Look through the lines below; wherever the word "Werke" appears, copy that line.

[Start of Attachment]

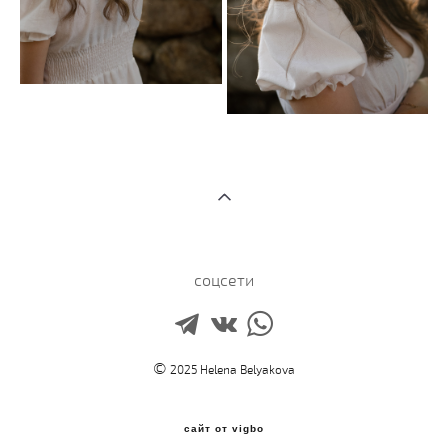
соцсети
©
2025 Helena Belyakova
сайт от vigbo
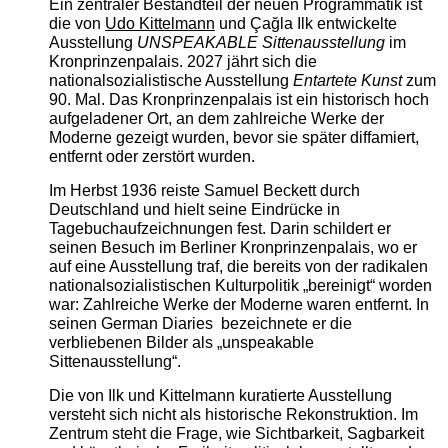
Ein zentraler Bestandteil der neuen Programmatik ist
die von
Udo Kittelmann
und Çağla Ilk entwickelte
Ausstellung
UNSPEAKABLE Sittenausstellung
im
Kronprinzenpalais. 2027 jährt sich die
nationalsozialistische Ausstellung
Entartete Kunst
zum
90. Mal. Das Kronprinzenpalais ist ein historisch hoch
aufgeladener Ort, an dem zahlreiche Werke der
Moderne gezeigt wurden, bevor sie später diffamiert,
entfernt oder zerstört wurden.
Im Herbst 1936 reiste Samuel Beckett durch
Deutschland und hielt seine Eindrücke in
Tagebuchaufzeichnungen fest. Darin schildert er
seinen Besuch im Berliner Kronprinzenpalais, wo er
auf eine Ausstellung traf, die bereits von der radikalen
nationalsozialistischen Kulturpolitik „bereinigt“ worden
war: Zahlreiche Werke der Moderne waren entfernt. In
seinen German Diaries bezeichnete er die
verbliebenen Bilder als „unspeakable
Sittenausstellung“.
Die von Ilk und Kittelmann kuratierte Ausstellung
versteht sich nicht als historische Rekonstruktion. Im
Zentrum steht die Frage, wie Sichtbarkeit, Sagbarkeit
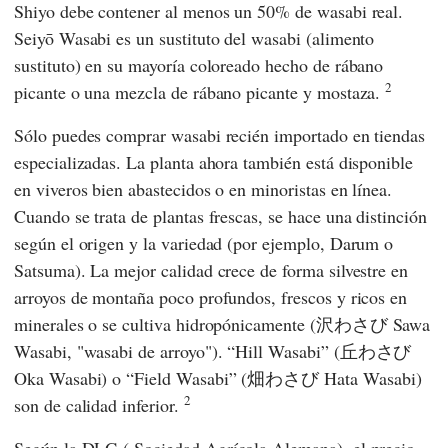
Shiyo debe contener al menos un 50% de wasabi real.
Seiyō Wasabi es un sustituto del wasabi (alimento
sustituto) en su mayoría coloreado hecho de rábano
2
picante o una mezcla de rábano picante y mostaza.
Sólo puedes comprar wasabi recién importado en tiendas
especializadas. La planta ahora también está disponible
en viveros bien abastecidos o en minoristas en línea.
Cuando se trata de plantas frescas, se hace una distinción
según el origen y la variedad (por ejemplo, Darum o
Satsuma). La mejor calidad crece de forma silvestre en
arroyos de montaña poco profundos, frescos y ricos en
minerales o se cultiva hidropónicamente (沢わさび Sawa
Wasabi, "wasabi de arroyo"). “Hill Wasabi” (丘わさび
Oka Wasabi) o “Field Wasabi” (畑わさび Hata Wasabi)
2
son de calidad inferior.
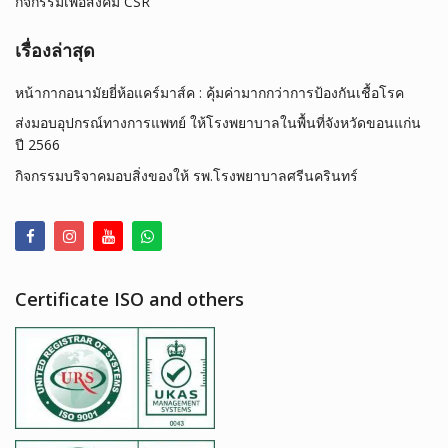
กิจกรรมเพื่อสังคม CSR
เรื่องล่าสุด
หน้ากากอนามัยยี่ห้อแคร์มาส์ค : คุ้มค่ามากกว่าการป้องกันเชื้อโรค
ส่งมอบอุปกรณ์ทางการแพทย์ ให้โรงพยาบาลในพื้นที่จังหวัดขอนแก่น
ปี 2566
กิจกรรมบริจาคมอบสิ่งของให้ รพ.โรงพยาบาลศรีนครินทร์
Certificate ISO and others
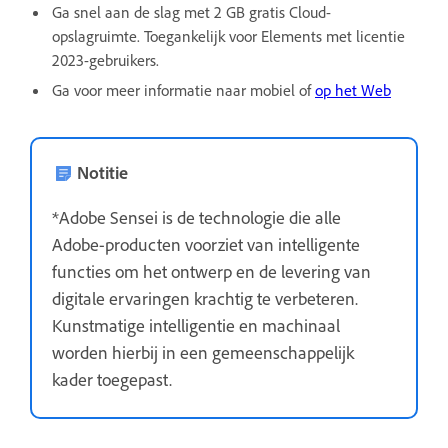
Ga snel aan de slag met 2 GB gratis Cloud-
opslagruimte. Toegankelijk voor Elements met licentie
2023-gebruikers.
Ga voor meer informatie naar mobiel of
op het
Web
Notitie
*Adobe Sensei is de technologie die alle
Adobe-producten voorziet van intelligente
functies om het ontwerp en de levering van
digitale ervaringen krachtig te verbeteren.
Kunstmatige intelligentie en machinaal
worden hierbij in een gemeenschappelijk
kader toegepast.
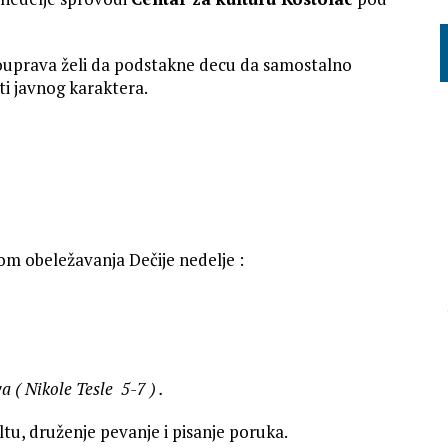
ouprava želi da podstakne decu da samostalno
ti javnog karaktera.
om obeležavanja Dečije nedelje :
a ( Nikole Tesle 5-7 ) .
ltu, druženje pevanje i pisanje poruka.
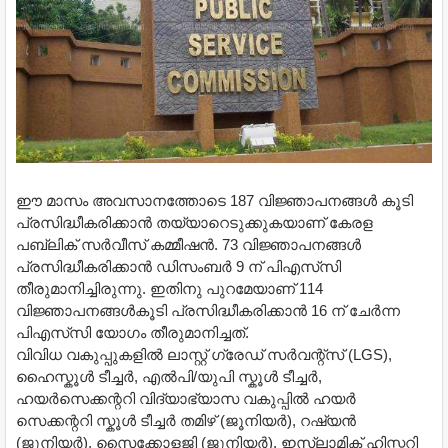
ഈ മാസം അവസാനത്തോടെ 187 വിജ്ഞാപനങ്ങള്‍ കൂടി
പ്രസിദ്ധീകരിക്കാന്‍ തയ്യാറെടുക്കുകയാണ് കേരള
പബ്ലിക് സര്‍വീസ് കമ്മീഷന്‍. 73 വിജ്ഞാപനങ്ങള്‍
പ്രസിദ്ധീകരിക്കാന്‍ ഡിസംബര്‍ 9 ന് പിഎസ്‌സി
തീരുമാനിച്ചിരുന്നു. ഇതിനു പുറമേയാണ് 114
വിജ്ഞാപനങ്ങള്‍കൂടി പ്രസിദ്ധീകരിക്കാന്‍ 16 ന് ചേര്‍ന്ന
പിഎസ്‌സി യോഗം തീരുമാനിച്ചത്.
വിവിധ വകുപ്പുകളില്‍ ലാസ്റ്റ് ഗ്രേഡ് സര്‍വന്റ്സ് (LGS),
ഹൈസ്കൂള്‍ ടീച്ചര്‍, എല്‍പി/യുപി സ്കൂള്‍ ടീച്ചര്‍,
ഹയര്‍സെക്കന്ററി വിദ്യാഭ്യാസ വകുപ്പില്‍ ഹയര്‍
സെക്കന്ററി സ്കൂള്‍ ടീച്ചര്‍ തമിഴ് (ജൂനിയര്‍), റഷ്യന്‍
(ജൂനിയര്‍), സൈക്കോളജി (ജൂനിയര്‍), ഇസ്ലാമിക് ഹിസ്റ്ററി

[End of Attachment]

**RESULT OF THIS TASK**
aufgeladener Ort, an dem zahlreiche Werke der
war: Zahlreiche Werke der Moderne waren entfernt. In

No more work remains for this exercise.